Yes theree is a little bit of mist inthe air but you are drivine in a town center and can see the cars 200 yards in front of you so why the fuck do you need front and rear fog lights blasing away :evil:


----------



## A3DFU (May 7, 2002)

+1

Same here throughout the darker season :evil:


----------



## wazman999 (Oct 25, 2011)

[smiley=furious3.gif]

Couldn't agree more! Why do people think putting fog lights on looks better?! Xenon lights look the mutts nuts alone, without some dingy halogen bulb on too!

And as for the rear ones, so dazzling and a waste of electricity!!

Rant over :lol:


----------



## Gazzer (Jun 12, 2010)

cos they are firking idiots


----------



## davelincs (Jan 1, 2010)

Thick fog in Lincolnshire all day, you needed them on,although I saw several cars with no lights on at all


----------



## j8keith (Jun 26, 2009)

davelincs said:


> Thick fog in Lincolnshire all day, you needed them on,although I saw several cars with no lights on at all


Bright lights are a bit of a pain the bum, but agree with you Dave car drivers that refuse to use lights at all in poor conditions are far worse.


----------



## ScoobyTT (Aug 24, 2009)

Absence of lights, or inappropriate lights, shows there are a lot of idiots out there. After a bit of light fog you'll have people with their fog lights on for weeks now, completely unaware of the big, bright orange icon on their dashboard saying "HEY YOUR FOG LIGHTS ARE ON". :roll:


----------



## Gyorgy (Jan 13, 2011)

Whilst walking across the stalk of a T-junction a year or so back, a car with fog lights pointlessly blazing nearly turns into me. Fog lights on - but no sign of an indicator. I jump out of the way, and yell 'use your effing indicators and turn your fog lights off you etc'

He stops, lowers his window and goes 'yer what?'
So I repeat. 
He looks increasingly aggressive, I think oh bugger (meanwhile my mate has legged it),
but his girlfriend subdues him. He spits 'They're not fog lights, they're spot-lights'.

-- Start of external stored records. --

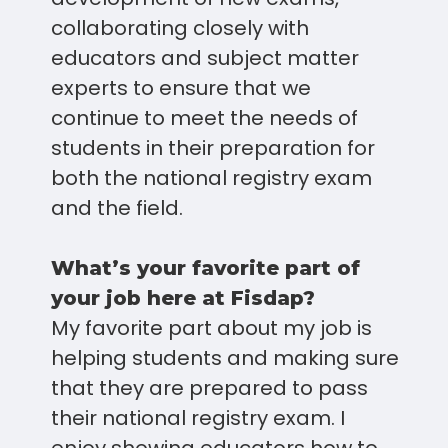
collaborating closely with
educators and subject matter
experts to ensure that we
continue to meet the needs of
students in their preparation for
both the national registry exam
and the field.
What’s your favorite part of
your job here at Fisdap?
My favorite part about my job is
helping students and making sure
that they are prepared to pass
their national registry exam. I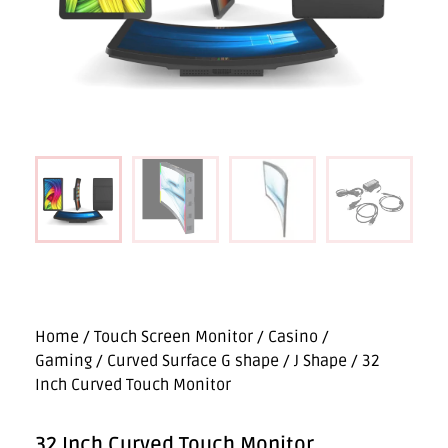
Home
/
Touch Screen Monitor
/
Casino /
Gaming
/
Curved Surface G shape / J Shape
/ 32
Inch Curved Touch Monitor
32 Inch Curved Touch Monitor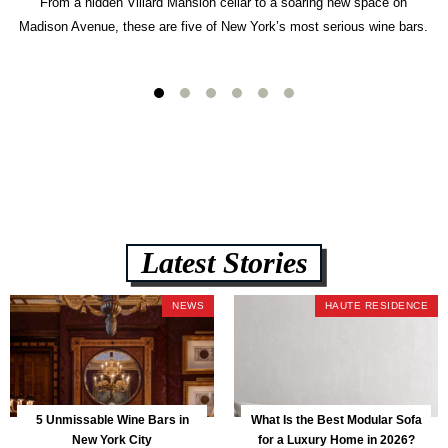
From a hidden Villard Mansion cellar to a soaring new space on
Madison Avenue, these are five of New York’s most serious wine bars.
Latest Stories
NEWS
HAUTE RESIDENCE
5 Unmissable Wine Bars in
What Is the Best Modular Sofa
New York City
for a Luxury Home in 2026?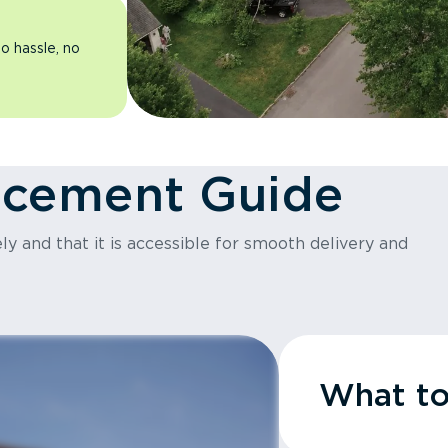
o hassle, no
acement Guide
y and that it is accessible for smooth delivery and
What t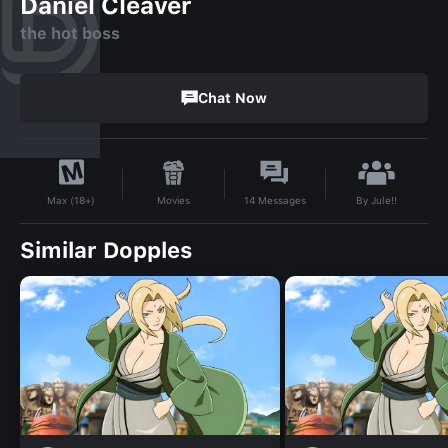
Daniel Cleaver
the hot boss
Chat Now
By
Jule!!
Movies
14
Messages
Max (18+)
Similar Dopples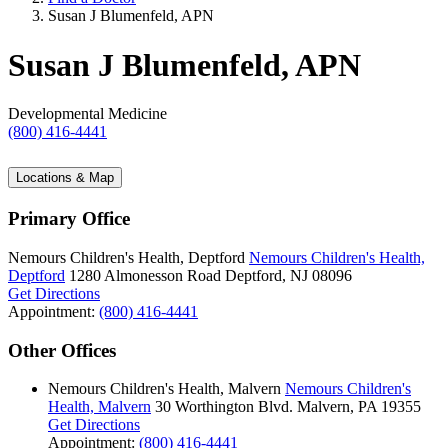
Susan J Blumenfeld, APN
Susan J Blumenfeld, APN
Developmental Medicine
(800) 416-4441
Locations & Map
Primary Office
Nemours Children's Health, Deptford
Nemours Children's Health,
Deptford
1280 Almonesson Road
Deptford, NJ 08096
Get Directions
Appointment:
(800) 416-4441
Other Offices
Nemours Children's Health, Malvern
Nemours Children's
Health, Malvern
30 Worthington Blvd.
Malvern, PA 19355
Get Directions
Appointment:
(800) 416-4441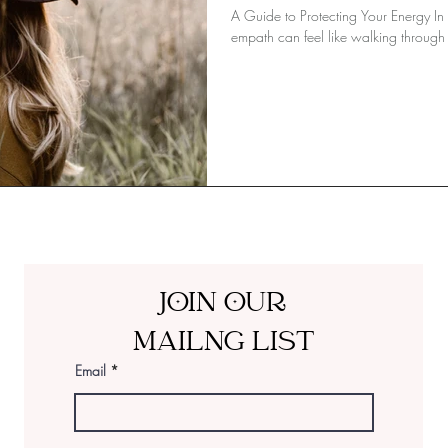
A Guide to Protecting Your Energy In
empath can feel like walking through 
JOIN OUR
MAILNG LIST
Email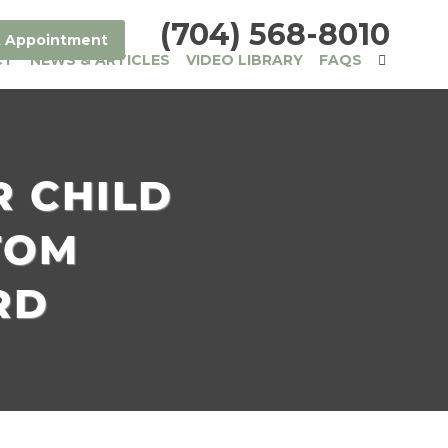
(704) 568-8010
 Appointment
CT
NEWS & ARTICLES
VIDEO LIBRARY
FAQS
R CHILD
TOM
RD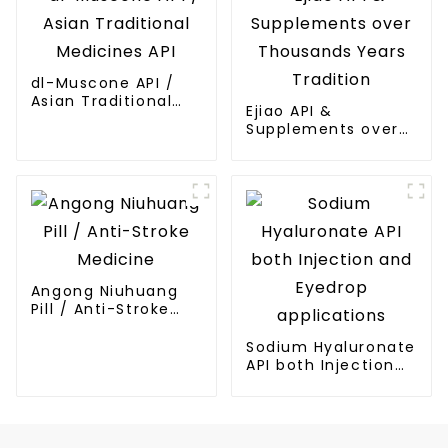
dl-Muscone API /
Asian Traditional
Ejiao API &
Medicines API
Supplements over
Thousands Years
Tradition
Angong Niuhuang
Pill / Anti-Stroke
Medicine
Sodium Hyaluronate
API both Injection
and Eyedrop
applications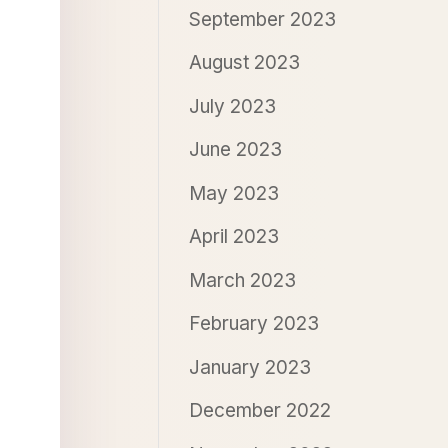
September 2023
August 2023
July 2023
June 2023
May 2023
April 2023
March 2023
February 2023
January 2023
December 2022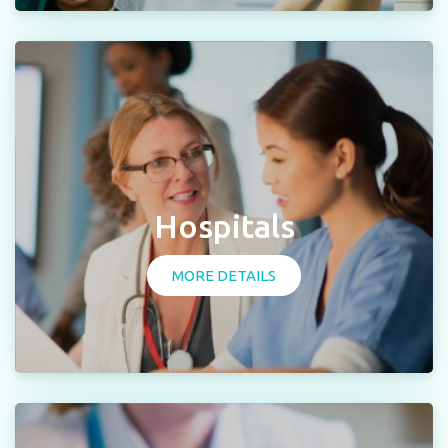
Hospitals
MORE DETAILS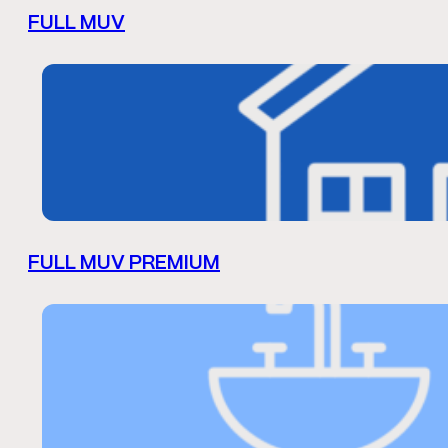
FULL MUV
FULL MUV PREMIUM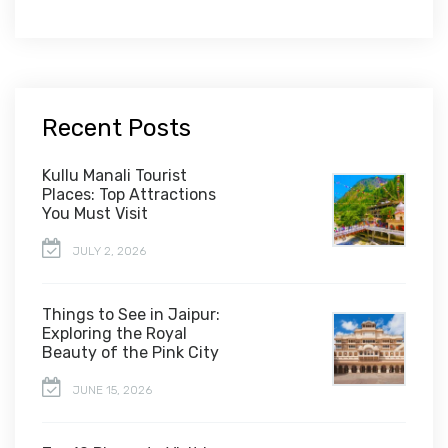
Recent Posts
Kullu Manali Tourist
Places: Top Attractions
You Must Visit
JULY 2, 2026
Things to See in Jaipur:
Exploring the Royal
Beauty of the Pink City
JUNE 15, 2026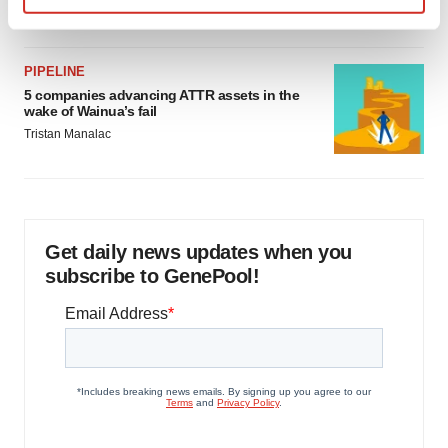
Jef Akst
Find out more about how your personal data is processed
and set your preferences in the
details section
.
PIPELINE
We use cookies to enhance your experience, analyze
5 companies advancing ATTR assets in the
wake of Wainua’s fail
site traffic, and serve tailored ads. By clicking "OK", you
Tristan Manalac
agree to our use of cookies. You can later change your
consent or withdraw it. For more info, see our
Privacy
Policy
.
Get daily news updates when you
subscribe to GenePool!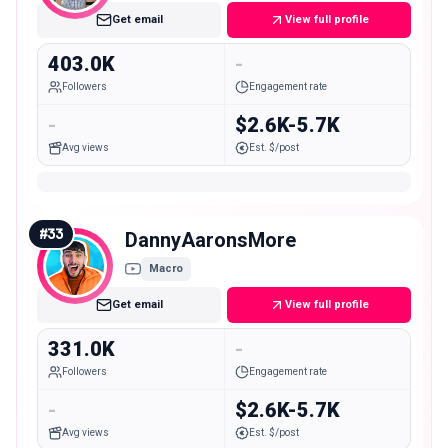
Get email
View full profile
403.0K
-
Followers
Engagement rate
-
$2.6K-5.7K
Avg views
Est. $/post
#
33
DannyAaronsMore
Macro
Get email
View full profile
331.0K
-
Followers
Engagement rate
-
$2.6K-5.7K
Avg views
Est. $/post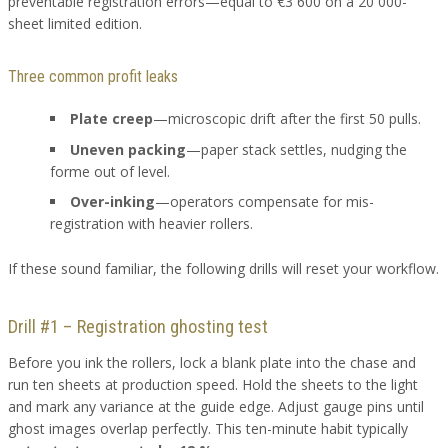
preventable registration errors—equal to €3 600 on a 20 000-
sheet limited edition.
Three common profit leaks
Plate creep
—microscopic drift after the first 50 pulls.
Uneven packing
—paper stack settles, nudging the
forme out of level.
Over-inking
—operators compensate for mis-
registration with heavier rollers.
If these sound familiar, the following drills will reset your workflow.
Drill #1 – Registration ghosting test
Before you ink the rollers, lock a blank plate into the chase and
run ten sheets at production speed. Hold the sheets to the light
and mark any variance at the guide edge. Adjust gauge pins until
ghost images overlap perfectly. This ten-minute habit typically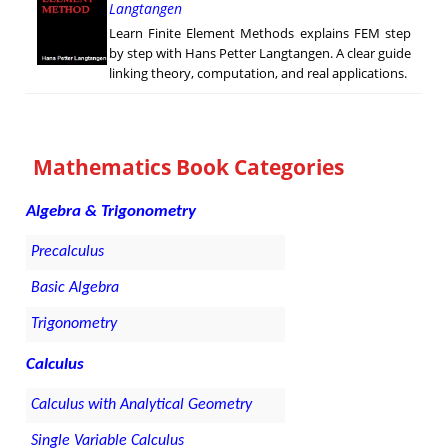
Langtangen
Learn Finite Element Methods explains FEM step
by step with Hans Petter Langtangen. A clear guide
linking theory, computation, and real applications.
Mathematics Book Categories
Algebra & Trigonometry
Precalculus
Basic Algebra
Trigonometry
Calculus
Calculus with Analytical Geometry
Single Variable Calculus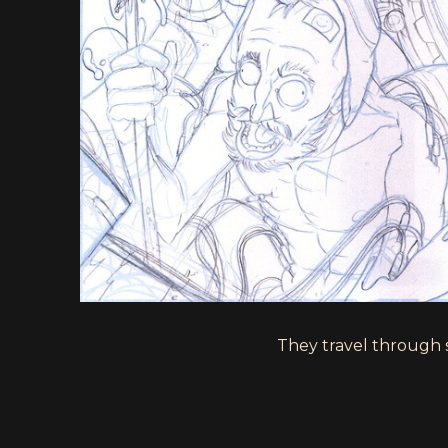
They travel through sp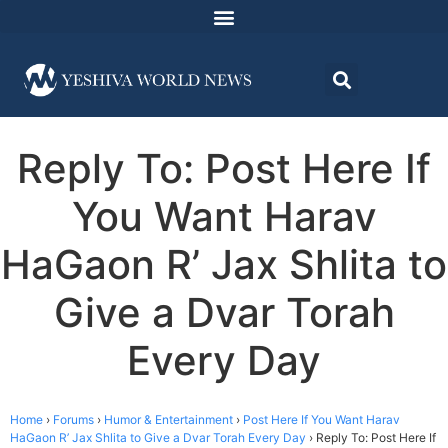
Reply To: Post Here If
You Want Harav
HaGaon R’ Jax Shlita to
Give a Dvar Torah
Every Day
Home
›
Forums
›
Humor & Entertainment
›
Post Here If You Want Harav
HaGaon R’ Jax Shlita to Give a Dvar Torah Every Day
›
Reply To: Post Here If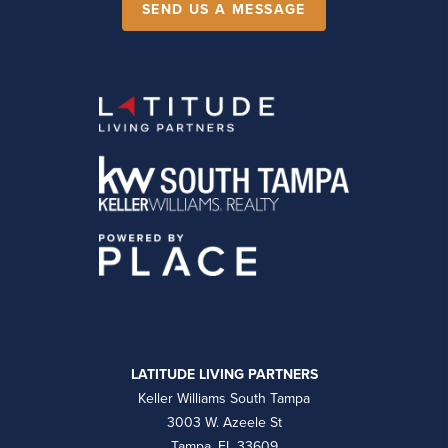
SEND US A MESSAGE
LATITUDE LIVING PARTNERS
Keller Williams South Tampa
3003 W. Azeele St
Tampa, FL 33609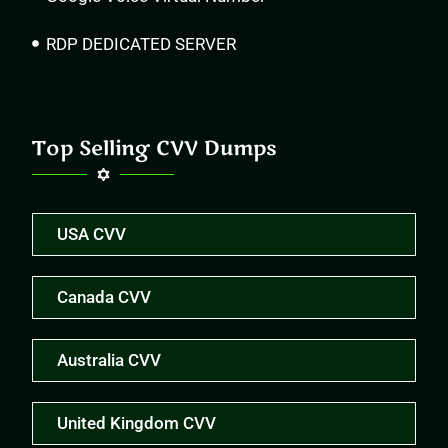
RDP DEDICATED SERVER
Top Selling CVV Dumps
USA CVV
Canada CVV
Australia CVV
United Kingdom CVV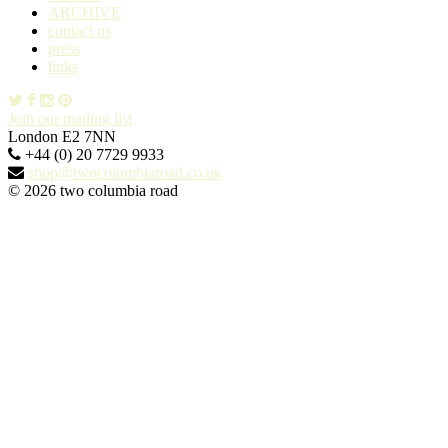
ARCHIVE
contact us
press
links
Join our mailing list
London E2 7NN
+44 (0) 20 7729 9933
shop@twocolumbiaroad.co.uk
© 2026 two columbia road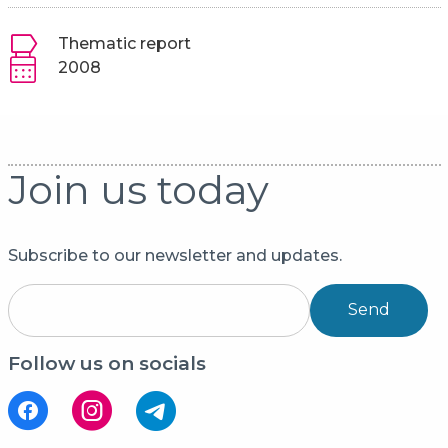
Thematic report
2008
Join us today
Subscribe to our newsletter and updates.
Send
Follow us on socials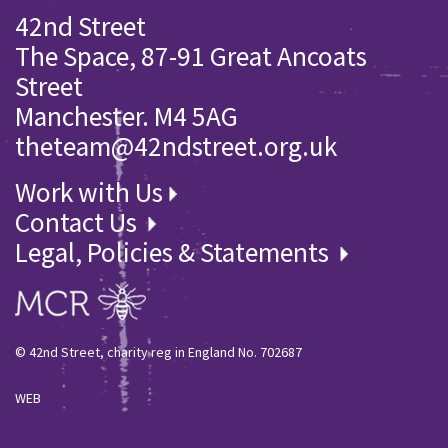
42nd Street
The Space, 87-91 Great Ancoats
Street
Manchester. M4 5AG
theteam@42ndstreet.org.uk
Work with Us
Contact Us
Legal, Policies & Statements
© 42nd Street, charity reg in England No. 702687
WEB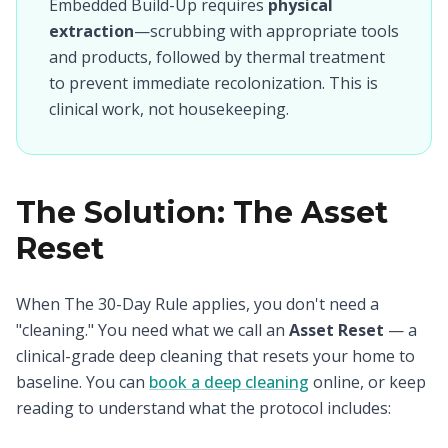
Embedded Build-Up requires
physical
extraction
—scrubbing with appropriate tools
and products, followed by thermal treatment
to prevent immediate recolonization. This is
clinical work, not housekeeping.
The Solution: The Asset
Reset
When The 30-Day Rule applies, you don't need a
"cleaning." You need what we call an
Asset Reset
— a
clinical-grade deep cleaning that resets your home to
baseline. You can
book a deep cleaning
online, or keep
reading to understand what the protocol includes:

'What? Are you driving a fucking kitchen?' I asked, and wandered off in my most nonchalant not-about-to-run-like-hell manner.


----------



## John-H (Jul 13, 2005)

The whole point is to see and be seen when visibility is "seriously reduced" but not to obscure the vision of others. Most fog lights are used inappropriately and cause dazzle and annoyance. Why is it that the slightest mist causes people to turn them on despite still being able to see as far as the horizon? And some people use them as a bling fashion accessory!

They should really only be used in thick fog when there is no car in front or behind. When someone comes up behind, you should turn your rear fog light OFF to stop dazzling them and if you come up behind someone you should stop dazzling _them_ by turning your front fog lights OFF, although due to the way the switch works you may not be able to keep the rear one on if needed. Thus in todays conjested traffic there should be little need to use them at all. The complete opposite seems to happen and it's about time the police stopped offenders and issued tickets like they would for a faulty brake light :evil:

They should bring back public information films and start educating people how to use them properly and whilst they are at it; tell them to keep left when not overtaking!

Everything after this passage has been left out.